[Saved entries]
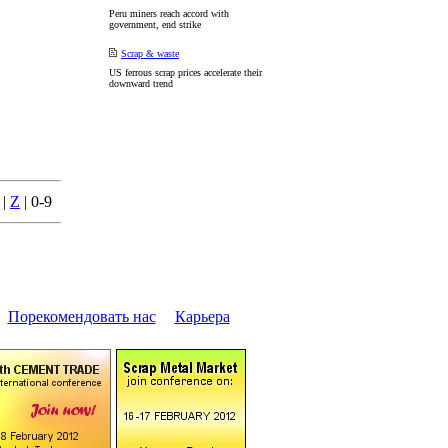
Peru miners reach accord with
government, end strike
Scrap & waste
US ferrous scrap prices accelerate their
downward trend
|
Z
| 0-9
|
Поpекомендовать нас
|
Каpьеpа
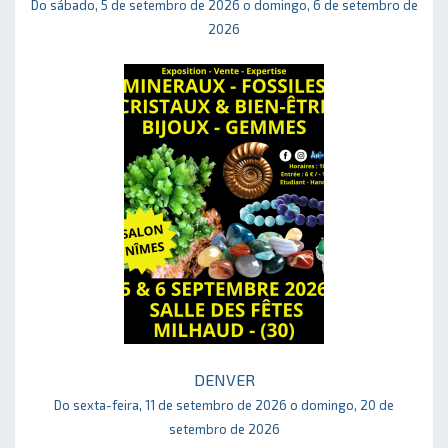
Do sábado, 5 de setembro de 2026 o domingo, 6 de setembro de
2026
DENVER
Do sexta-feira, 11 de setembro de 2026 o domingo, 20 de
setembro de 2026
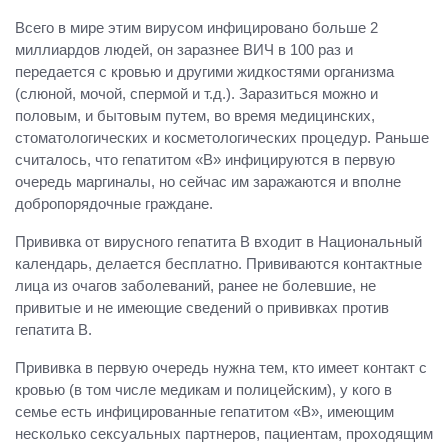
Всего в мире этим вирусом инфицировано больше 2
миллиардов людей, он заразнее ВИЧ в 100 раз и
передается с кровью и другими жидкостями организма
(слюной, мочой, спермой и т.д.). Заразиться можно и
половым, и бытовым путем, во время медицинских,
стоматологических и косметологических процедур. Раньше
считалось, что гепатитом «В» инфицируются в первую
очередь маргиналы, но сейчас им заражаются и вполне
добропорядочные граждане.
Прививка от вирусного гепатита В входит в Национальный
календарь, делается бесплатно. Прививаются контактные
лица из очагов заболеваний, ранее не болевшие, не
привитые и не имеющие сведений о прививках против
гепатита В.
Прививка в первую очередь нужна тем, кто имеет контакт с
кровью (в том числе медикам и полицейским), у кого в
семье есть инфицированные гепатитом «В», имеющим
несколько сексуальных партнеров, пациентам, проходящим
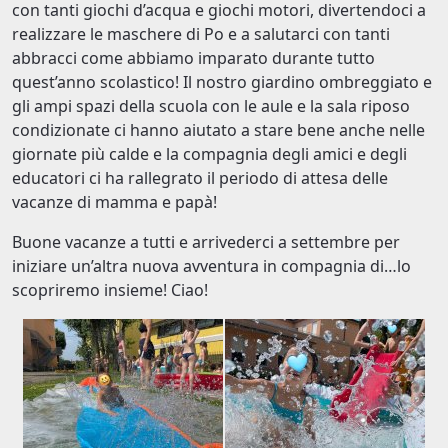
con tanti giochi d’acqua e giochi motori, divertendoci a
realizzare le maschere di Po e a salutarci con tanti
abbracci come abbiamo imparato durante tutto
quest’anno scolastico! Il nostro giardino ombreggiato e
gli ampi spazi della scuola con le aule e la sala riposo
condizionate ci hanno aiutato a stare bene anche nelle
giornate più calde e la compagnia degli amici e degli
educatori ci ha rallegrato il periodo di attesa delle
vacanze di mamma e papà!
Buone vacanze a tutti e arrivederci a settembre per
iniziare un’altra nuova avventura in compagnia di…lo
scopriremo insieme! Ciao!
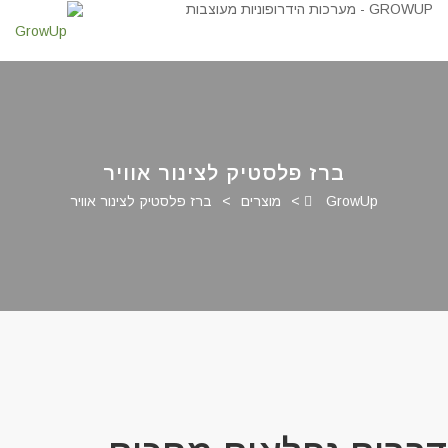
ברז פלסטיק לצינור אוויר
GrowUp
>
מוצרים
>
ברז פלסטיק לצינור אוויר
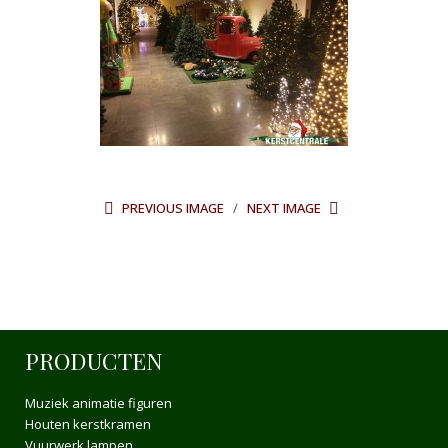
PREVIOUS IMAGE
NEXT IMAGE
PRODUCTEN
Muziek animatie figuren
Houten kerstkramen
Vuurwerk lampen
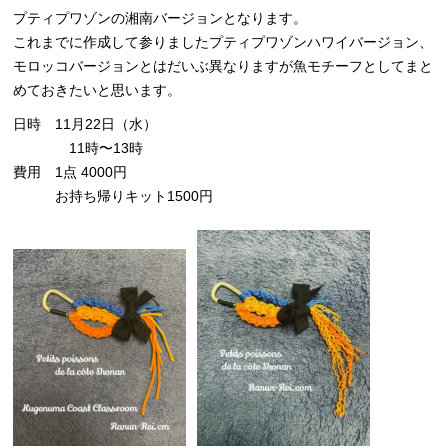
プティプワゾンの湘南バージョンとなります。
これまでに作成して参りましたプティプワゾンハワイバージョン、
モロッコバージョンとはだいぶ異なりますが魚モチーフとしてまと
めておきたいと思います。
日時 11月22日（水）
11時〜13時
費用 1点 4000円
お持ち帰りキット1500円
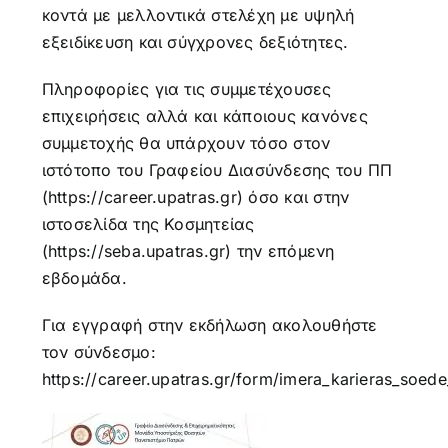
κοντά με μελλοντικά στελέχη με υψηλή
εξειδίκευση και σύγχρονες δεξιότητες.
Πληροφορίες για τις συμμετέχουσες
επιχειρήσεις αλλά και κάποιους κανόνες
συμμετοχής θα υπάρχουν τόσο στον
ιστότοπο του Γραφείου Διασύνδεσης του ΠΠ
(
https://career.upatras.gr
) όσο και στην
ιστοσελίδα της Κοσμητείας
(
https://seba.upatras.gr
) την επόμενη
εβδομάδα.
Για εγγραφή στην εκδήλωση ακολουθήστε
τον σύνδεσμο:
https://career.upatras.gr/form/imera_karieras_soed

• [Problem details]
From the records above, pull out each line that has "career".

• [Answer box]
https://career.upatras.gr
https://career.upatras.gr/form/imera_karieras_soed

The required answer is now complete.